The problem is acknowledged by both Democrats and Republicans, so there is some hope a bipartisan solution can be agreed on. Sanders pointed out that life expectancy in the U.S. has fallen in recent years and says part of the problem is the lack of health care providers is preventing people from receiving timely care, particularly in rural areas.
Sanders said the graduate medical school program must be expanded to help absorb the 10,000 medical school graduates who are not matched to a residency each year. He also said that large medical school debts disincentivize doctors from going to rural areas where the pay is lower and would take longer to pay off the loans. His solution is for student loan forgiveness to be increased.
The medical school administrators who testified said there were several problems facing the health care workforce. The nursing population has an average age of 54 years old, and almost 20% are 65 or older, meaning there is a desperate need to both recruit new nurses and retain current ones.
For this to happen, additional resources are needed to help people get into nursing programs, get the training and certification they need, plus graduate into careers that encourage worker retention.

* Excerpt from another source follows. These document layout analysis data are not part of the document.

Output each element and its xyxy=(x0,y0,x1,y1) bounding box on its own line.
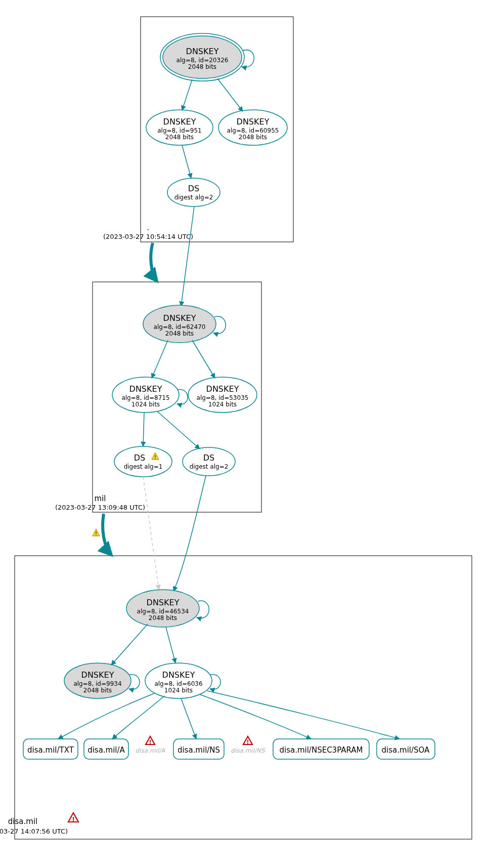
svg-text:digest alg=2: digest alg=2 xyxy=(174,194,213,201)
node-root-ds: DS digest alg=2 xyxy=(167,178,220,206)
svg-text:DNSKEY: DNSKEY xyxy=(163,313,196,323)
svg-text:DNSKEY: DNSKEY xyxy=(237,117,270,127)
node-root-zsk2: DNSKEY alg=8, id=60955 2048 bits xyxy=(218,110,287,145)
svg-text:DNSKEY: DNSKEY xyxy=(163,117,196,127)
error-icon: ! xyxy=(146,736,155,746)
svg-text:2048 bits: 2048 bits xyxy=(83,687,112,694)
svg-text:DNSKEY: DNSKEY xyxy=(186,47,219,56)
svg-text:alg=8, id=60955: alg=8, id=60955 xyxy=(227,127,279,134)
node-root-ksk: DNSKEY alg=8, id=20326 2048 bits xyxy=(160,33,244,81)
svg-text:DNSKEY: DNSKEY xyxy=(206,384,239,394)
svg-text:alg=8, id=8715: alg=8, id=8715 xyxy=(121,394,169,401)
svg-text:DS: DS xyxy=(203,453,214,463)
svg-text:!: ! xyxy=(154,454,156,460)
node-root-zsk1: DNSKEY alg=8, id=951 2048 bits xyxy=(146,110,213,145)
zone-mil-timestamp: (2023-03-27 13:09:48 UTC) xyxy=(55,504,145,511)
svg-text:disa.mil/A: disa.mil/A xyxy=(87,746,125,755)
svg-text:DS: DS xyxy=(134,453,145,463)
svg-text:2048 bits: 2048 bits xyxy=(165,134,194,141)
rrset-nsec3param: disa.mil/NSEC3PARAM xyxy=(273,739,369,759)
svg-text:DNSKEY: DNSKEY xyxy=(162,670,195,680)
node-mil-zsk1: DNSKEY alg=8, id=8715 1024 bits xyxy=(112,377,179,412)
svg-text:alg=8, id=20326: alg=8, id=20326 xyxy=(176,57,229,64)
zone-disa-timestamp: (2023-03-27 14:07:56 UTC) xyxy=(0,828,68,835)
node-disa-zsk: DNSKEY alg=8, id=6036 1024 bits xyxy=(145,663,212,698)
svg-text:disa.mil/NSEC3PARAM: disa.mil/NSEC3PARAM xyxy=(279,746,363,755)
zone-mil-label: mil xyxy=(95,494,106,503)
svg-text:2048 bits: 2048 bits xyxy=(239,134,267,141)
node-mil-zsk2: DNSKEY alg=8, id=53035 1024 bits xyxy=(188,377,257,412)
svg-text:!: ! xyxy=(95,531,97,536)
svg-text:alg=8, id=62470: alg=8, id=62470 xyxy=(154,323,206,330)
node-mil-ksk: DNSKEY alg=8, id=62470 2048 bits xyxy=(143,305,216,343)
rrset-ns: disa.mil/NS xyxy=(173,739,224,759)
node-mil-ds2: DS digest alg=2 xyxy=(183,447,235,476)
svg-text:1024 bits: 1024 bits xyxy=(208,401,237,408)
svg-text:alg=8, id=9934: alg=8, id=9934 xyxy=(73,680,121,687)
zone-disa-label: disa.mil xyxy=(8,817,37,826)
svg-rect-37 xyxy=(15,556,472,839)
svg-text:DNSKEY: DNSKEY xyxy=(129,384,162,394)
svg-text:alg=8, id=951: alg=8, id=951 xyxy=(157,127,202,134)
svg-text:DNSKEY: DNSKEY xyxy=(81,670,114,680)
svg-text:DNSKEY: DNSKEY xyxy=(147,598,180,607)
rrset-ns-ghost: disa.mil/NS xyxy=(231,747,265,754)
svg-text:disa.mil/TXT: disa.mil/TXT xyxy=(27,746,74,755)
rrset-a: disa.mil/A xyxy=(84,739,128,759)
node-disa-key2: DNSKEY alg=8, id=9934 2048 bits xyxy=(64,663,131,698)
svg-text:digest alg=2: digest alg=2 xyxy=(190,463,229,470)
svg-text:!: ! xyxy=(72,816,74,823)
rrset-a-ghost: disa.mil/A xyxy=(136,747,166,754)
svg-text:digest alg=1: digest alg=1 xyxy=(124,463,163,470)
svg-text:2048 bits: 2048 bits xyxy=(149,614,177,622)
warning-icon: ! xyxy=(93,529,100,536)
edge-delegation-root-mil xyxy=(151,243,157,281)
rrset-soa: disa.mil/SOA xyxy=(377,739,435,759)
svg-text:disa.mil/SOA: disa.mil/SOA xyxy=(382,746,430,755)
zone-root-label: . xyxy=(147,223,150,232)
svg-text:1024 bits: 1024 bits xyxy=(164,687,193,694)
svg-text:disa.mil/NS: disa.mil/NS xyxy=(178,746,220,755)
svg-text:alg=8, id=53035: alg=8, id=53035 xyxy=(197,394,249,401)
svg-text:2048 bits: 2048 bits xyxy=(165,330,194,337)
svg-text:!: ! xyxy=(246,739,249,746)
rrset-txt: disa.mil/TXT xyxy=(23,739,78,759)
error-icon: ! xyxy=(243,736,252,746)
svg-text:DS: DS xyxy=(188,184,199,193)
edge-dashed xyxy=(143,477,159,590)
error-icon: ! xyxy=(68,813,78,823)
svg-text:2048 bits: 2048 bits xyxy=(188,63,216,70)
svg-text:disa.mil/NS: disa.mil/NS xyxy=(231,747,265,754)
node-mil-ds1: DS digest alg=1 xyxy=(114,446,172,477)
svg-text:alg=8, id=46534: alg=8, id=46534 xyxy=(137,608,189,615)
zone-root-timestamp: (2023-03-27 10:54:14 UTC) xyxy=(103,233,193,240)
svg-text:!: ! xyxy=(149,739,151,746)
svg-text:alg=8, id=6036: alg=8, id=6036 xyxy=(154,680,202,687)
node-disa-ksk: DNSKEY alg=8, id=46534 2048 bits xyxy=(126,590,199,627)
edge-delegation-mil-disa xyxy=(103,514,111,555)
svg-text:disa.mil/A: disa.mil/A xyxy=(136,747,166,754)
svg-text:1024 bits: 1024 bits xyxy=(131,401,160,408)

Tens of thousands of qualified applicants are rejected due to a lack of space in classes and the lack of scholarship funds. The lack of space in classes is due in part to a shortage of nursing school faculty, where there about 2,100 openings.
The administrators testified that faculty-based nurses need to be retained by paying them as much as their counterparts who do clinical work.
Sen. Bill Cassidy, a physician, said that many experienced nurses are unable to teach at nursing schools because they lack masters degrees – a requirement to teach at the college level in many states.